Growing Expectations for Interest Rate Cuts Gradually Being Pushed Back
Various U.S. macroeconomic indicators such as consumption and employment continue to show resilience, and with oil prices also rising, expectations for a cut in South Korea's benchmark interest rate are being pushed back.
The recently released U.S. January Consumer Price Index (CPI) exceeded market forecasts, and employment data showed an increase in average hourly wages. International oil prices have also turned upward this month, exacerbating inflation concerns. Since South Korea's monetary policy is strongly influenced by the U.S., the market had been raising expectations for a rate cut in the second quarter of this year. However, if economic indicators continue to deviate from the expected path, uncertainty may increase further.
Expectations for a U.S. rate cut have been steadily delayed. As of mid-last month, according to the Chicago Mercantile Exchange (CME) FedWatch, the probability of a rate cut in March exceeded 80%, but following hawkish remarks from Federal Reserve officials and multiple employment data releases, it dropped to around 20% last week. Consequently, expectations shifted to a possible cut in May, but this also plummeted immediately after the U.S. January CPI release. Currently, the market sees about a 60% chance that the Fed will keep rates unchanged in May.
The Bank of Korea's (BOK) outlook on the U.S. economy has also changed significantly from late last year to early this year. In the economic outlook report released by the BOK's Survey and Research Team in November last year, a slowdown in the U.S. economy in the first half of this year was anticipated. However, the BOK New York Office's report published in January dismissed these concerns. A BOK official explained, "At the end of last year, there was a judgment that a slowdown in the economy might be felt in the first half of this year, but recent indicators have incorporated many changes, and internally, perspectives have shifted considerably."
Accordingly, the market views that not only have early expectations for a U.S. rate cut faded, but even a rate cut in the first half of the year has become uncertain. Seongwoo Park, an analyst at DB Financial Investment, said, "I still believe the possibility of a cut in May is high," but added, "The risk of delay in the Fed's rate cut timing has increased." Economist Geonhyung Ha of Shinhan Investment Corp. also explained, "The Fed may attempt to postpone the timing of rate cuts more than the market expects to stabilize inflation," and "It is necessary to keep open the possibility that expectations for a rate cut in the first half may shift to the second half."
Lee Chang-yong, Governor of the Bank of Korea, mentioned in this year's financial sector New Year's address that there is a growing possibility of placing greater weight on domestic conditions in policy decisions, but this also means that the focus could shift again if external circumstances change. Sensing the changed mood regarding the U.S. economy, Governor Lee stated at the Korea CEO Forum earlier this month, "Since U.S. growth is strong, our monetary policy is influenced by the Fed not lowering rates quickly, so the pace of rate cuts may slow down."
Due to international oil prices, which had been declining for the past two months but have turned upward this month, consumer prices are in an unpredictable situation.
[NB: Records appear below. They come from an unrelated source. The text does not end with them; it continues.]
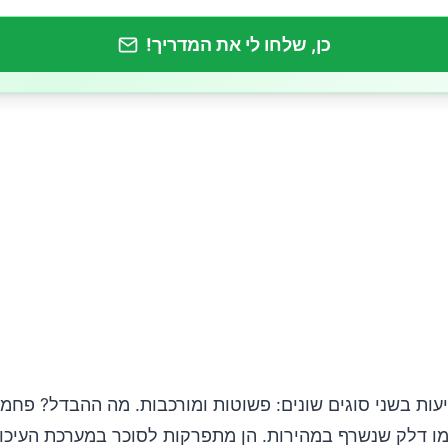
כן, שלחו לי את המדריך!
 ללא רגשות אשם
הדרים שתוכלו לנסות
ג של אורז?
עות בשני סוגים שונים: פשוטות ומורכבות. מה ההבדל? פחמי
מו דלק שנשרף במהירות. הן מתפרקות לסוכר במערכת העיכו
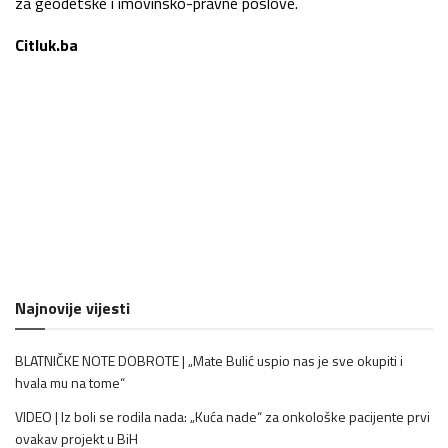
za geodetske i imovinsko-pravne poslove.
Citluk.ba
Najnovije vijesti
BLATNIČKE NOTE DOBROTE | „Mate Bulić uspio nas je sve okupiti i
hvala mu na tome“
VIDEO | Iz boli se rodila nada: „Kuća nade“ za onkološke pacijente prvi
ovakav projekt u BiH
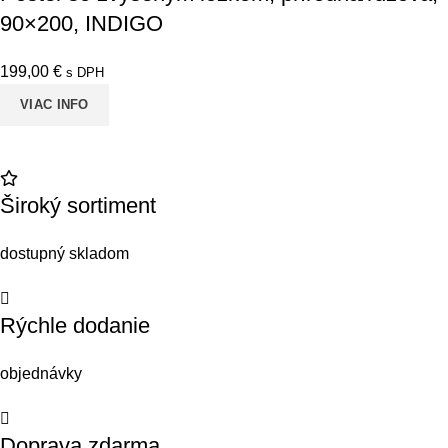
90×200, INDIGO
199,00
€
s DPH
VIAC INFO
Široký sortiment
dostupný skladom
Rýchle dodanie
objednávky
Doprava zdarma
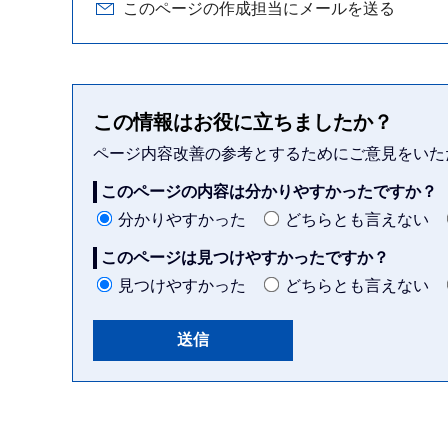
このページの作成担当にメールを送る
この情報はお役に立ちましたか？
ページ内容改善の参考とするためにご意見をいた
このページの内容は分かりやすかったですか？
分かりやすかった
どちらとも言えない
このページは見つけやすかったですか？
見つけやすかった
どちらとも言えない
本
文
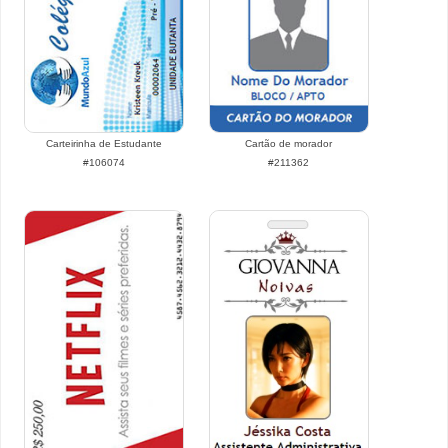
Carteirinha de Estudante
Cartão de morador
#106074
#211362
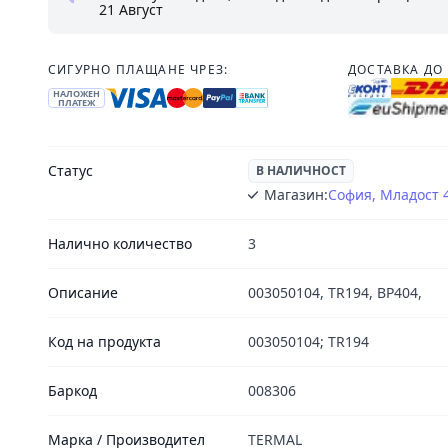
21 Август
СИГУРНО ПЛАЩАНЕ ЧРЕЗ:
ДОСТАВКА ДО 
НАЛОЖЕН
ПЛАТЕЖ
Статус
В НАЛИЧНОСТ
Магазин:
София, Младост 
Налично количество
3
Описание
003050104, TR194, BP404,
Код на продукта
003050104; TR194
Баркод
008306
Марка / Производител
TERMAL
The prolonged Middle East conflict could disrupt supply, and China's economic stimulus efforts are expected to increase oil demand. In particular, after news last week of delays in Israel-Hamas ceasefire negotiations, international oil prices rose for seven consecutive trading days. JP Morgan predicted that Brent crude oil prices could rise by an additional $10 per barrel in the first half of the year, assuming voluntary production cuts by major oil-producing countries.
The Korea Development Institute (KDI), which revised its economic outlook the day before, expects the consumer price inflation rate to be slightly lower at 2.5% compared to the previous forecast of 2.6%, but expressed concern that geopolitical factors causing oil price increases pose a persistent risk of upward pressure on inflation. In the recently released minutes of the January Monetary Policy Committee meeting, one committee member noted, "Consumer prices are expected to exceed the target level for more than a year, and upside risks from the supply side also remain."
Among the inflationary concerns is the effect of liquidity that has been supplied so far, suggesting that even if international oil prices stabilize, the issue will not end as a short-term problem. Professor Junmo Yang of Yonsei University's Department of Economics explained, "Even after COVID-19, as financial markets tightened, the government's liquidity injections have had side effects causing inflation to rise," adding, "Because of this effect, the timing of our rate cut is likely to be further delayed, and policymakers are aware of this."